Les partisans enthousiastes de l'équilibre sont également trompés par les connotations thymologiques ambiguës du terme d' "équilibre", qui n'ont évidemment rien à voir avec la façon dont l'économie emploie cette construction imaginaire d'un état d'équilibre. La notion populaire de l'équilibre mental d'une personne est vague et ne peut pas être précisée sans y inclure des jugements de valeur arbitraires. Tout ce que l'on peut dire sur un tel état d'équilibre intellectuel ou moral est qu'il ne peut pas pousser quelqu'un à entreprendre la moindre action. Car l'action suppose en effet un certain sentiment de malaise, son seul but étant d'éliminer ce malaise. L'analogie avec l'état de perfection est évidente. Un individu parfaitement satisfait n'a pas de but, il n'agit pas, il n'est pas incité à penser et passe ses journées à jouir de la vie sans faire d'effort. Qu'une telle existence féerique soit désirable ou non peut être laissé à l'appréciation de chacun. Il est certain que les hommes vivants ne pourront jamais atteindre un tel état de perfection et d'équilibre. Il n'est pas moins certain que, leur patience ayant été mise à rude épreuve par les imperfections de la vie réelle, les gens rêveront d'un parfait exaucement de tous leurs désirs. Ceci explique les sources des louanges émotionnelles de l'équilibre et de la condamnation du déséquilibre.
Les économistes ne doivent toutefois pas confondre cette notion thymologique de l'équilibre avec l'utilisation de la construction imaginaire d'une économie statique. Le seul service que rend cette construction imaginaire est de mettre en relief la lutte incessante des hommes vivants et agissants pour améliorer leur condition du mieux possible. Il n'y a pour l'observateur scientifique impartial rien de répréhensible dans son tableau du déséquilibre. C'est uniquement le zèle pro-socialiste passionné des pseudo-économistes mathématiciens qui transforme un outil purement analytique de la logique économique en image utopique de la bonne situation, qui serait la plus souhaitable.

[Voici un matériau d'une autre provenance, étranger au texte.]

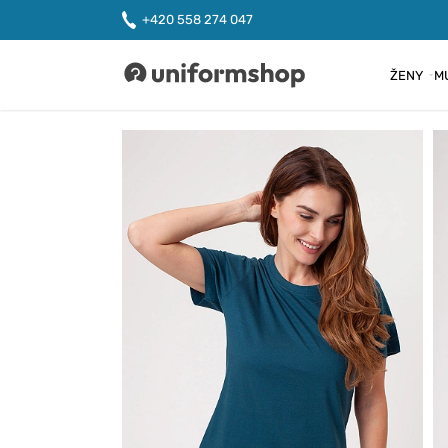
+420 558 274 047
ŽENY
M
Uniformshop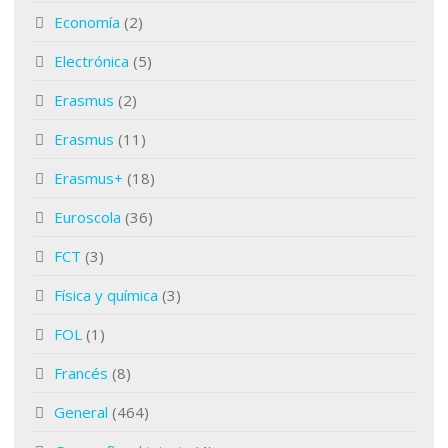
Economía
(2)
Electrónica
(5)
Erasmus
(2)
Erasmus
(11)
Erasmus+
(18)
Euroscola
(36)
FCT
(3)
Física y química
(3)
FOL
(1)
Francés
(8)
General
(464)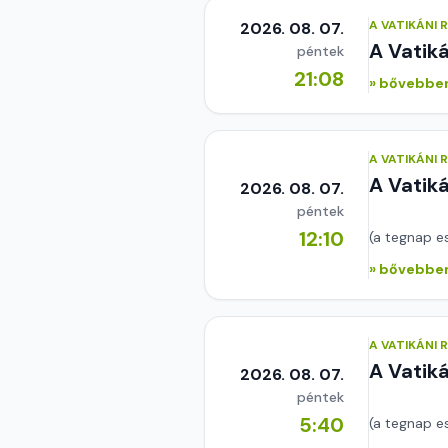
A VATIKÁNI
2026. 08. 07.
A Vatik
péntek
21:08
» bővebben
A VATIKÁNI
A Vatik
2026. 08. 07.
péntek
12:10
(a tegnap e
» bővebben
A VATIKÁNI
A Vatik
2026. 08. 07.
péntek
5:40
(a tegnap e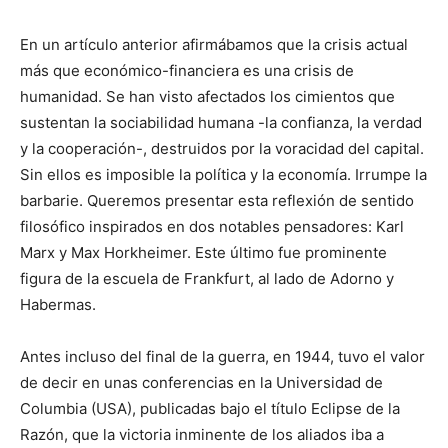
En un artículo anterior afirmábamos que la crisis actual
más que económico-financiera es una crisis de
humanidad. Se han visto afectados los cimientos que
sustentan la sociabilidad humana -la confianza, la verdad
y la cooperación-, destruidos por la voracidad del capital.
Sin ellos es imposible la política y la economía. Irrumpe la
barbarie. Queremos presentar esta reflexión de sentido
filosófico inspirados en dos notables pensadores: Karl
Marx y Max Horkheimer. Este último fue prominente
figura de la escuela de Frankfurt, al lado de Adorno y
Habermas.
Antes incluso del final de la guerra, en 1944, tuvo el valor
de decir en unas conferencias en la Universidad de
Columbia (USA), publicadas bajo el título Eclipse de la
Razón, que la victoria inminente de los aliados iba a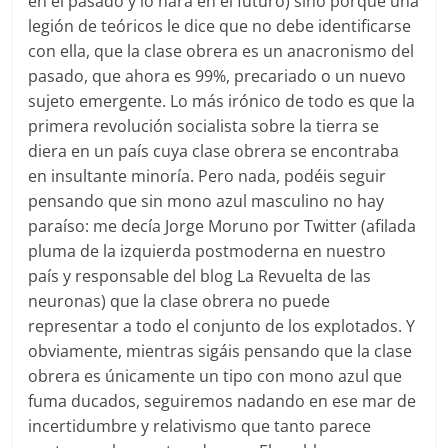
en el pasado y lo hará en el futuro) sino porque una
legión de teóricos le dice que no debe identificarse
con ella, que la clase obrera es un anacronismo del
pasado, que ahora es 99%, precariado o un nuevo
sujeto emergente. Lo más irónico de todo es que la
primera revolución socialista sobre la tierra se
diera en un país cuya clase obrera se encontraba
en insultante minoría. Pero nada, podéis seguir
pensando que sin mono azul masculino no hay
paraíso: me decía Jorge Moruno por Twitter (afilada
pluma de la izquierda postmoderna en nuestro
país y responsable del blog La Revuelta de las
neuronas) que la clase obrera no puede
representar a todo el conjunto de los explotados. Y
obviamente, mientras sigáis pensando que la clase
obrera es únicamente un tipo con mono azul que
fuma ducados, seguiremos nadando en ese mar de
incertidumbre y relativismo que tanto parece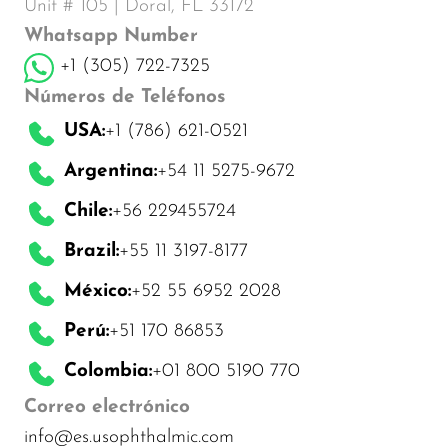
Unit # 105 | Doral, FL 33172
Whatsapp Number
+1 (305) 722-7325
Números de Teléfonos
USA:
+1 (786) 621-0521
Argentina:
+54 11 5275-9672
Chile:
+56 229455724
Brazil:
+55 11 3197-8177
México:
+52 55 6952 2028
Perú:
+51 170 86853
Colombia:
+01 800 5190 770
Correo electrónico
info@es.usophthalmic.com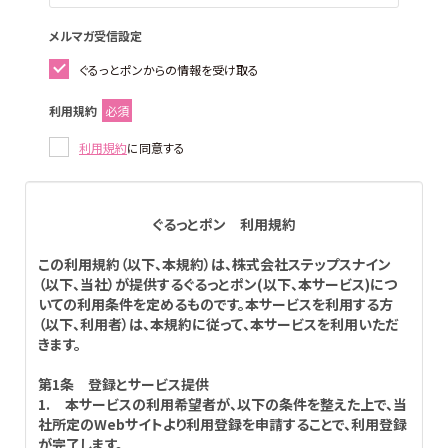
メルマガ受信設定
ぐるっとポンからの情報を受け取る
利用規約
必須
利用規約
に同意する
ぐるっとポン 利用規約
この利用規約（以下、本規約）は、株式会社ステップスナイン
（以下、当社）が提供するぐるっとポン(以下、本サービス)につ
いての利用条件を定めるものです。本サービスを利用する方
（以下、利用者）は、本規約に従って、本サービスを利用いただ
きます。
第1条 登録とサービス提供
1. 本サービスの利用希望者が、以下の条件を整えた上で、当
社所定のWebサイトより利用登録を申請することで、利用登録
が完了します。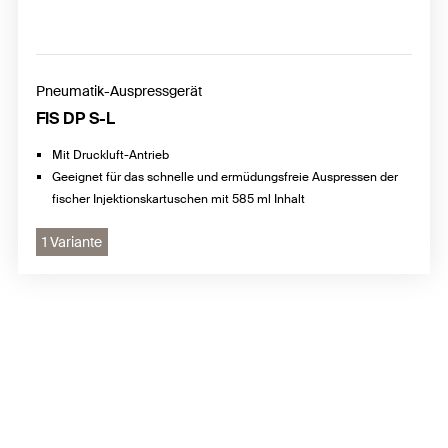
Pneumatik-Auspressgerät
FIS DP S-L
Mit Druckluft-Antrieb
Geeignet für das schnelle und ermüdungsfreie Auspressen der
fischer Injektionskartuschen mit 585 ml Inhalt
1 Variante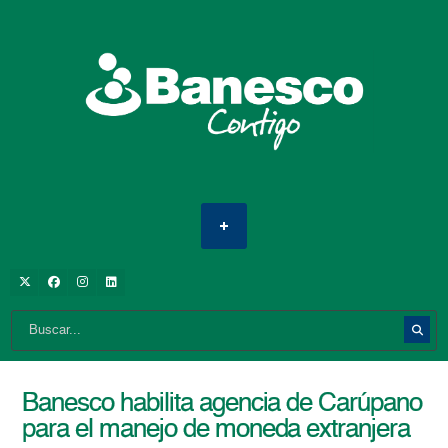
Banesco habilita agencia de Carúpano
para el manejo de moneda extranjera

Une interprétation philosophique réaliste de l'Histoire doit s'abstenir de toute référence à la notion chimérique d'un état parfait des affaires humaines. La seule base dont peut partir une interprétation réaliste est le fait que l'homme, comme tous les autres êtres vivants, est poussé par l'instinct de préservation de sa propre vie et par un besoin d'éliminer autant que faire se peut le malaise qu'il ressent. C'est de ce point de vue que l'immense majorité des gens jugent les conditions dans lesquelles ils doivent vivre. Il serait erroné de mépriser leur attitude en la traitant de matérialiste au sens éthique du terme. La poursuite de tous ces objectifs supérieurs que les moralistes opposent à ce qu'ils dénoncent comme de vulgaires satisfactions matérialistes présuppose un certain degré de confort matériel.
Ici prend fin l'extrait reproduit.